Atrial septal defects (ASD) affect about 13 out of every 10,000 babies born in the United States each year (Centers for Disease Control and Prevention, 2024). This congenital heart condition, characterized by a hole in the septum between the two atria, allows oxygen-rich blood in the left atrium to mix with oxygen-poor blood in the right atrium. There are five types of ASDs: ostium secundum defect, ostium primum defect, sinus venosus defect, coronary sinus defect, and patent foramen ovale (some may contend that a PFO is not technically classified as an ASD). Over time, this abnormal communication can increase blood pressure in the lungs, enlarge the right side of the heart, increase the risk of a stroke, and, if untreated, lead to heart failure or pulmonary hypertension.
While ASDs smaller than 6 mm may close naturally, defects larger than 1 cm often require intervention (Behjati-Ardakani, 2016). Fortunately, advances in medicine have made it possible to effectively treat over 80% of ASD cases with minimally invasive catheter-based procedures, with a remarkable 93% success rate and faster recovery times when compared to traditional surgery (Cleveland Clinic, 2022). In this article, we’ll explore the essential role of cardiac sonographers in diagnosing, guiding, and providing long-term follow-up for ASD closure. The included 2D and 3D transesophageal echocardiogram (TEE) case examples illustrate the effectiveness and function of these devices.

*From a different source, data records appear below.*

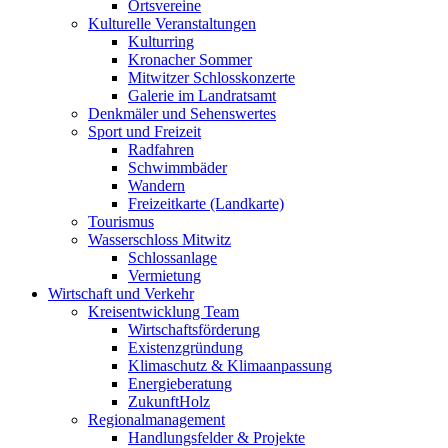
Ortsvereine
Kulturelle Veranstaltungen
Kulturring
Kronacher Sommer
Mitwitzer Schlosskonzerte
Galerie im Landratsamt
Denkmäler und Sehenswertes
Sport und Freizeit
Radfahren
Schwimmbäder
Wandern
Freizeitkarte (Landkarte)
Tourismus
Wasserschloss Mitwitz
Schlossanlage
Vermietung
Wirtschaft und Verkehr
Kreisentwicklung Team
Wirtschaftsförderung
Existenzgründung
Klimaschutz & Klimaanpassung
Energieberatung
ZukunftHolz
Regionalmanagement
Handlungsfelder & Projekte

A Brief History of ASD Closure
The closure of ASD’s has advanced significantly over the past century. Initially, open-heart surgery was the only treatment option, requiring surgeons to suture patches over the defect. While effective, this method carried high risks and involved lengthy recovery times. The development of percutaneous ASD closure began in the early 1970s when Drs. Terry King and Noel Mills performed the first animal trials on dogs in 1972, followed by the first human case in 1975. This pioneering effort demonstrated that closing atrial septal defects using a catheter-based approach was feasible. However, it wasn't until the 1990s that the technique truly gained traction, thanks to Dr. Kurt Amplatz, who developed the Amplatzer Septal Occluder, which became the first widely used device for percutaneous ASD closure. This marked a turning point in the management of ASDs, shifting from high-risk open-heart surgery to less invasive catheter-based procedures. Today, catheter-based ASD closures are the preferred treatment for most patients.